Pour les nouveaux venus, la première sortie peut être un peu difficile à gérer pour le lapin. "Les lapins sont des proies donc ils peuvent avoir peur du bruit de la laisse par terre au début : ils ont l'impression que c'est un prédateur. Mais autour de nous, tous ceux qui ont essayé d'habituer leurs lapins n'ont jamais eu de problèmes, ils aiment tous sortir !"

Certains lapins tirent sur la laisse comme des chiens, certains vont dans leur boîte de transport pour signifier qu'ils veulent sortir. Les rencontres de lapins font mouche.

Fini les cages

Au détour d'un parc, en promenade, les gens s'arrêtent, les enfants veulent caresser les lapins. Des moments que Lucie apprécient, ça lui permet d'expliquer certaines choses, d'éviter que des parents craquent trop rapidement pour un de ces petits animaux aux grandes oreilles.

Lucie aimerait casser certains mythes et notamment celui du lapin en cage : dans une maison ou un appartement, il peut vivre en liberté, comme un chat, avec une litière et des jouets. "Quand je pars de chez moi, je laisse un carton avec du papier journal et des friandises cachées.

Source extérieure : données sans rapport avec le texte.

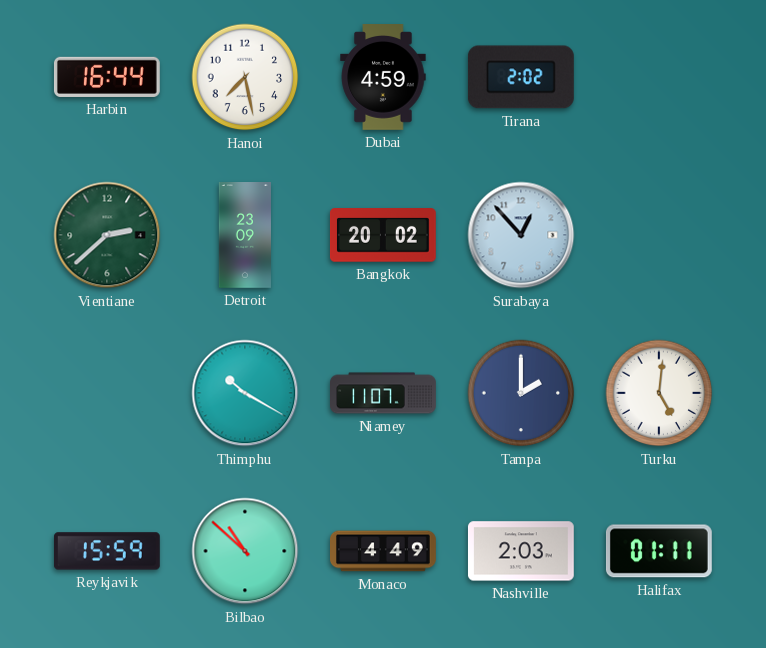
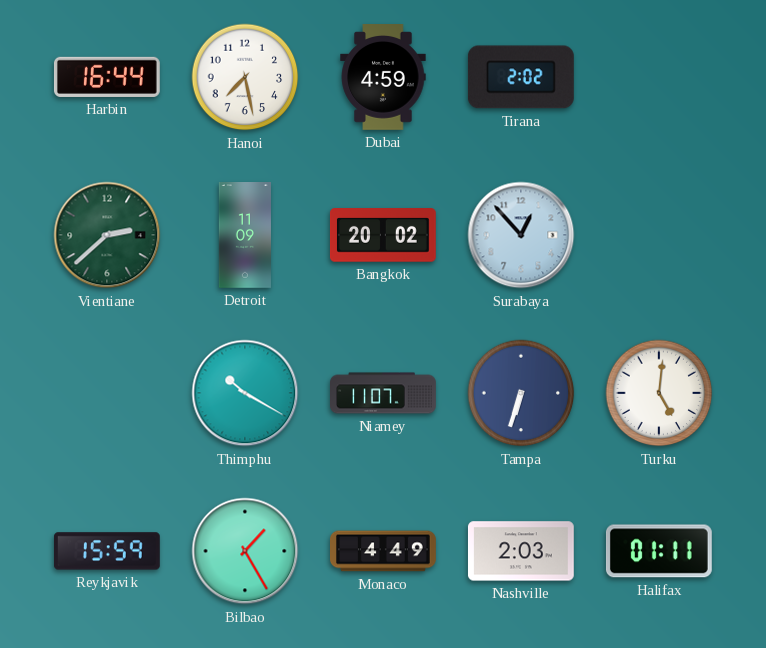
Detroit: 23:09 -> 11:09
Tampa: 2:00 -> 6:33
Bilbao: 10:52 -> 1:25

Eggy met des heures à les trouver, elle peut tout déchirer, elle adore ça !"

"C'est de l'enrichissement, ça sollicite leurs muscles et leur cerveau, c'est très bénéfique. Et pendant ce temps-là, ils ne vont pas grignoter les câbles." La jeune femme s'est beaucoup renseignée sur les besoins de son lapin, elle posé des questions aux vétérinaires ou passé du temps sur des sites internet comme la dure vie du lapin urbain. Elle devrait suivre bientôt une formation de médiation animale, pour aller dans les maisons de retraite ou les crèches avec son lapin.